Did Eden Exist in the Wilderness?
By Dr. Nicholas J. Schaser
At the end of Genesis 3, God expels the first human beings from Eden. Granted, God remains with the couple outside of the garden and Eve gives birth to her first son “with [the help of] the Lord” (Genesis 4:1), but Adam and Eve never returns to their initial abode. Yet, many years later, the garden of God reappears in the unlikeliest place: the wilderness between Egypt and Canaan. Israel’s desert camp serves as a new Eden in which the chosen people continue the communion with God that began in the garden.
The opening chapters of Genesis describe God’s creation of humanity, divine-human intimacy in the garden, and the ultimate expulsion from Eden. On the sixth day, “God created humanity in his image; in the image of God he created it; male and female (זכר ונקבה; zekhar u’neqevah) he created them” (Genesis 1:27). In a more specific description of the first human’s creation, God “breathed into his nostrils the breath of life and the human became a living person (נפשׁ; nephesh)” (Genesis 2:7). In response the consumption of the prohibited fruit, “God sent out (שׁלח; shalakh) [the couple] from the garden of Eden... and cherubim dwelt (שׁכן; shakhan) at the east of the garden” (Genesis 3:23-24). All of this Hebrew language in Genesis—“male and female,” a person’s life, the act of sending out, and divine dwelling—reappears when the newly freed Hebrew slaves wander in the wilderness.
After the Israelites construct their movable camp in the Sinai desert, God speaks to Moses, saying, “Command the children of Israel that they send out (שׁלח; shalakh) of the camp everyone who has a skin ailment... and anyone who becomes unclean through [contact with] a [dead] person (נפשׁ; nephesh).

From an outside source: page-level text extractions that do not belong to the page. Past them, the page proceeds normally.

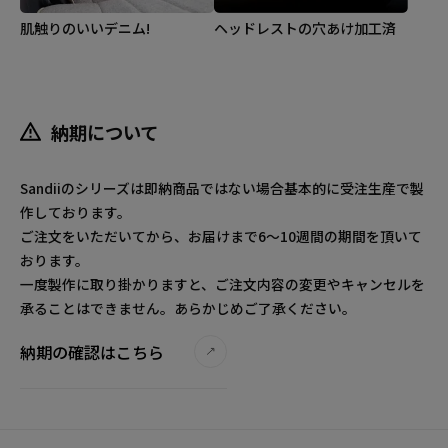
肌触りのいいデニム!
ヘッドレストの穴あけ加工済
納期について
Sandiiのシリーズは即納商品ではない場合基本的に受注生産で製
作しております。
ご注文をいただいてから、お届けまで6～10週間の期間を頂いて
おります。
一度製作に取り掛かりますと、ご注文内容の変更やキャンセルを
承ることはできません。あらかじめご了承ください。
納期の確認はこちら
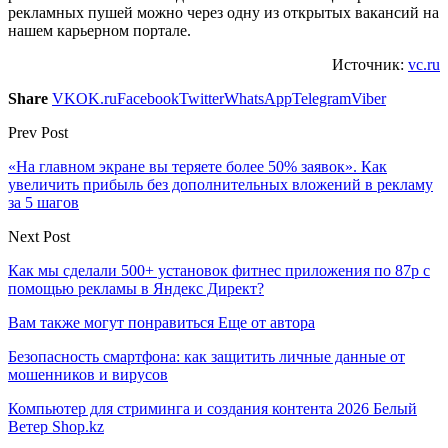
рекламных пушей можно через одну из открытых вакансий на
нашем карьерном портале.
Источник:
vc.ru
Share
VK
OK.ru
Facebook
Twitter
WhatsApp
Telegram
Viber
Prev Post
«На главном экране вы теряете более 50% заявок». Как
увеличить прибыль без дополнительных вложений в рекламу
за 5 шагов
Next Post
Как мы сделали 500+ установок фитнес приложения по 87р с
помощью рекламы в Яндекс Директ?
Вам также могут понравиться
Еще от автора
Безопасность смартфона: как защитить личные данные от
мошенников и вирусов
Компьютер для стриминга и создания контента 2026 Белый
Ветер Shop.kz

From male to female (זכר עד נקבה; zekhar ad neqevah) you shall send out (שׁלח; shalakh)... so that they may not defile their camp, in the midst of which I dwell (שׁכן; shakhan)” (Numbers 5:1-3). God’s commandment both echoes and inverts what occurs in Eden. Similarities include unclean males and females being sent out of the camp just as the first male and female were sent out of Eden. However, the desert scene also diverges from Genesis in its mention of contact with a dead person—the exact opposite of the living person that receives God’s creative breath. These echoes of Eden highlight an important reality that might not register without a knowledge of Hebrew: as the Israelites wander in the wilderness, God mandates the camp to be a new garden in which the Lord dwells and communes with humanity.
In fact, the camp becomes an even more hopeful version of Eden insofar as, unlike with Adam and Eve, those who are sent out are allowed to come back. Later in Numbers, God specifies that anyone who is rendered unclean through a skin ailment or contact with a corpse can return to the camp after only “seven days” (Numbers 12:14-15; 19:11, 14-16; 31:19). Once again, the wilderness experience echoes the creation according to Genesis, in which God organizes the heavens and the earth in only seven days. In this way, the Torah reveals that life in the wilderness includes an Edenic dwelling where God and humanity walk with each other as they anticipate shared life in the Promised Land.